The latest round of flash manufacturing PMIs saw the “global composite” that we put together fall -0.40 to 53.8 which places it down -0.9pts from the peak in January this year. Within the results there was the ongoing divergence between America and Europe, with the Eurozone flash PMI +0.3 to 57.3 and the US flash manufacturing PMI -0.6 to 52.1 and Japan ranging along -2.1 to 52.0. The results continue that ever so slight downtrend that began since the peak in January and helps reconcile the trading in the US 10-year government bond yield, although there does seem to be a bit of a gap opening up between the two series.
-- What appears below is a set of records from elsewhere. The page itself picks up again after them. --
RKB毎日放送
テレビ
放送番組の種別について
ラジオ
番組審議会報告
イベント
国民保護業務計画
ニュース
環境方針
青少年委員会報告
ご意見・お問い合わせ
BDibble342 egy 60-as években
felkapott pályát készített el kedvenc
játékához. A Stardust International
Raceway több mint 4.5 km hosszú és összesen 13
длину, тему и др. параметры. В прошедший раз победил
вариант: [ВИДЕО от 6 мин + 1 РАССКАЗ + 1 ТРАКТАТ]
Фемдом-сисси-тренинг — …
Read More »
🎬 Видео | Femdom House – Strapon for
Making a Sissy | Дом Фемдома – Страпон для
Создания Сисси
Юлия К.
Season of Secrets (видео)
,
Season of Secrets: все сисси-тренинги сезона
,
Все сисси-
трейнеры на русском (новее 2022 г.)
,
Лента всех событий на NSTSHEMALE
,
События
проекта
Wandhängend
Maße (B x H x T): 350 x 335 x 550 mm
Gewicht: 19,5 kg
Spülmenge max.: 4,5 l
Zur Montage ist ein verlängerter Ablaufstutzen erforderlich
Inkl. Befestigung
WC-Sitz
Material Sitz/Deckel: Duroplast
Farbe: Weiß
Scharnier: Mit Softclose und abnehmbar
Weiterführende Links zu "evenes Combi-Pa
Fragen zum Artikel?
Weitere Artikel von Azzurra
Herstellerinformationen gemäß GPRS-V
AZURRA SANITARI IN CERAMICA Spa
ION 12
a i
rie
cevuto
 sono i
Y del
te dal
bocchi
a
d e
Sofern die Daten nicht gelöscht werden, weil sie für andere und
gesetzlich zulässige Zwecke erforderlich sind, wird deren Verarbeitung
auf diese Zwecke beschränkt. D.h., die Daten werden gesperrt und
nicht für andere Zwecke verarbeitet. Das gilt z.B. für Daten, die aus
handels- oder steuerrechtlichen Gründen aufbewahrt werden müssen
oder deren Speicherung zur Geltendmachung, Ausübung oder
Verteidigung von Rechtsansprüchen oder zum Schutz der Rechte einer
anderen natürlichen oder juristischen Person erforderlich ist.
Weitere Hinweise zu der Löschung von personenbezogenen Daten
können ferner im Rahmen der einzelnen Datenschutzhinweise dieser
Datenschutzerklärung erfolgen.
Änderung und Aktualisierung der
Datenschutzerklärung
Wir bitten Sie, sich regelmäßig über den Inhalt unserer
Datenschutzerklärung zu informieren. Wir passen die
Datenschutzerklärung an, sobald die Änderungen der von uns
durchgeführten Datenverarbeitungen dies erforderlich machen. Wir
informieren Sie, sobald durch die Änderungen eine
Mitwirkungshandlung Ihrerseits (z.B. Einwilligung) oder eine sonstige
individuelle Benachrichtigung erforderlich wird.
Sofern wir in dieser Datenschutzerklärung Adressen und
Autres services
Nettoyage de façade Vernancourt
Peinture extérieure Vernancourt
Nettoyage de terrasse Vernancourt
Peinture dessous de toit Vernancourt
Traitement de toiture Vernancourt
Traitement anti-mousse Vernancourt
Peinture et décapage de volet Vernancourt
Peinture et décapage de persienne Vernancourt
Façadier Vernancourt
If the DM composite PMI can hold up or even regain some momentum it would provide a fundamental catalyst to rising bond yields or at least open up a notable mispricing for bonds.
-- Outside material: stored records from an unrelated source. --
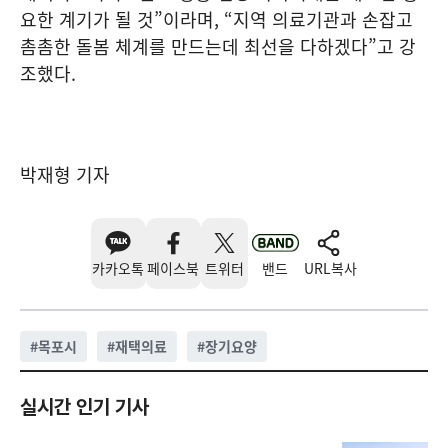
요한 계기가 될 것”이라며, “지역 의료기관과 손잡고
촘촘한 돌봄 체계를 만드는데 최선을 다하겠다”고 강
조했다.
박재형 기자
카카오톡
페이스북
트위터
밴드
URL복사
#
목포시
#
재택의료
#
장기요양
실시간 인기 기사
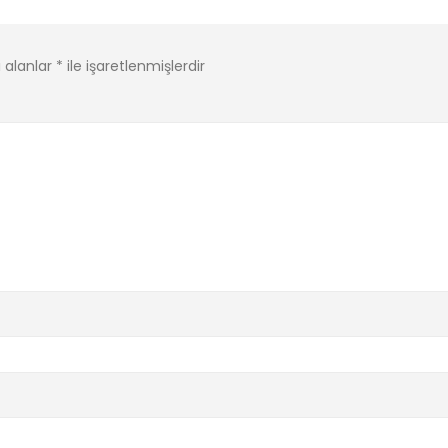
i alanlar
*
ile işaretlenmişlerdir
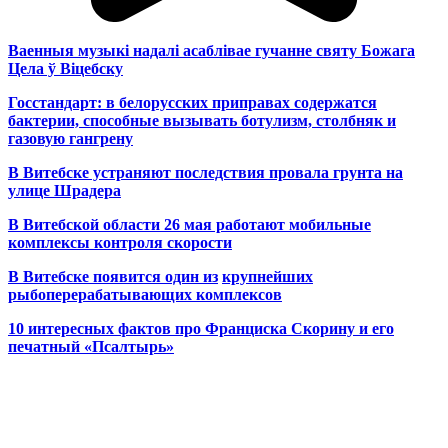
Ваенныя музыкі надалі асаблівае гучанне святу Божага
Цела ў Віцебску
Госстандарт: в белорусских приправах содержатся
бактерии, способные вызывать ботулизм, столбняк и
газовую гангрену
В Витебске устраняют последствия провала грунта на
улице Шрадера
В Витебской области 26 мая работают мобильные
комплексы контроля скорости
В Витебске появится один из
крупнейших
рыбоперерабатывающих комплексов
10 интересных фактов про Франциска Скорину и его
печатный «Псалтырь»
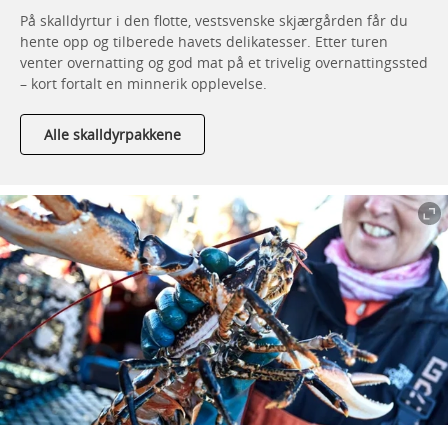
På skalldyrtur i den flotte, vestsvenske skjærgården får du
hente opp og tilberede havets delikatesser. Etter turen
venter overnatting og god mat på et trivelig overnattingssted
– kort fortalt en minnerik opplevelse.
Alle skalldyrpakkene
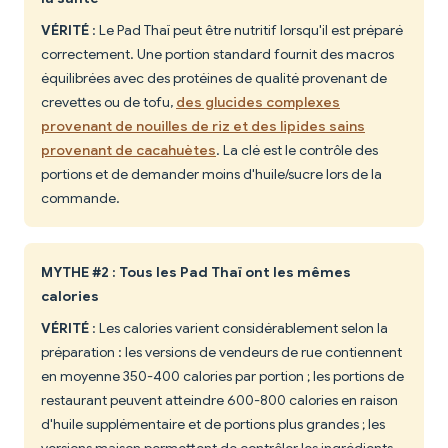
VÉRITÉ
: Le Pad Thaï peut être nutritif lorsqu'il est préparé
correctement. Une portion standard fournit des macros
équilibrées avec des protéines de qualité provenant de
crevettes ou de tofu,
des glucides complexes
provenant de nouilles de riz et des lipides sains
provenant de cacahuètes
. La clé est le contrôle des
portions et de demander moins d'huile/sucre lors de la
commande.
MYTHE #2 : Tous les Pad Thaï ont les mêmes
calories
VÉRITÉ
: Les calories varient considérablement selon la
préparation : les versions de vendeurs de rue contiennent
en moyenne 350-400 calories par portion ; les portions de
restaurant peuvent atteindre 600-800 calories en raison
d'huile supplémentaire et de portions plus grandes ; les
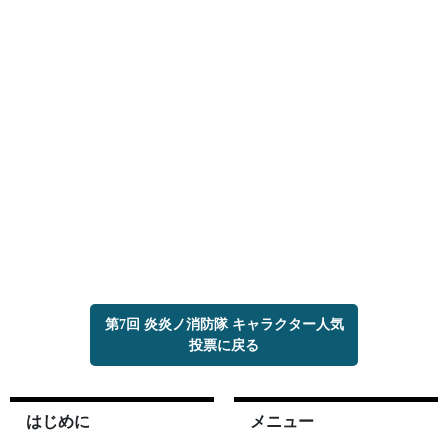
第7回 炎炎ノ消防隊 キャラクター人気
投票に戻る
はじめに
メニュー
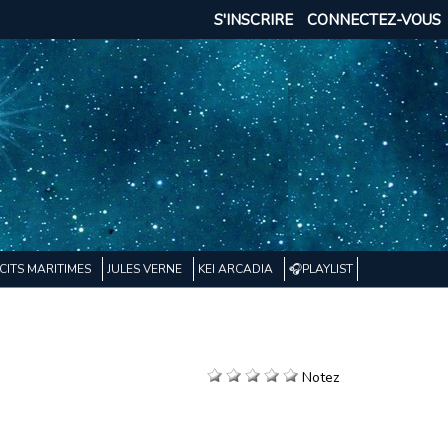
S'INSCRIRE
CONNECTEZ-VOUS
CITS MARITIMES
JULES VERNE
KEI ARCADIA
🎧PLAYLIST
Notez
My view is that global growth should be able to hold up given strengthening global trade growth, rising consumer confidence, rising property prices in the major economies, improving industrial production and corporate earnings growth, and still broadly accomodative monetary policy. However you need to pay attention to the data and the leading indicators, particularly ones like this.
The “global flash manufacturing PMI” dropped slightly in June, which continues the slight but noticeable downtrend that began from the peak in January this year. It highlights the concerns I recently noted about the risks to the global growth outlook.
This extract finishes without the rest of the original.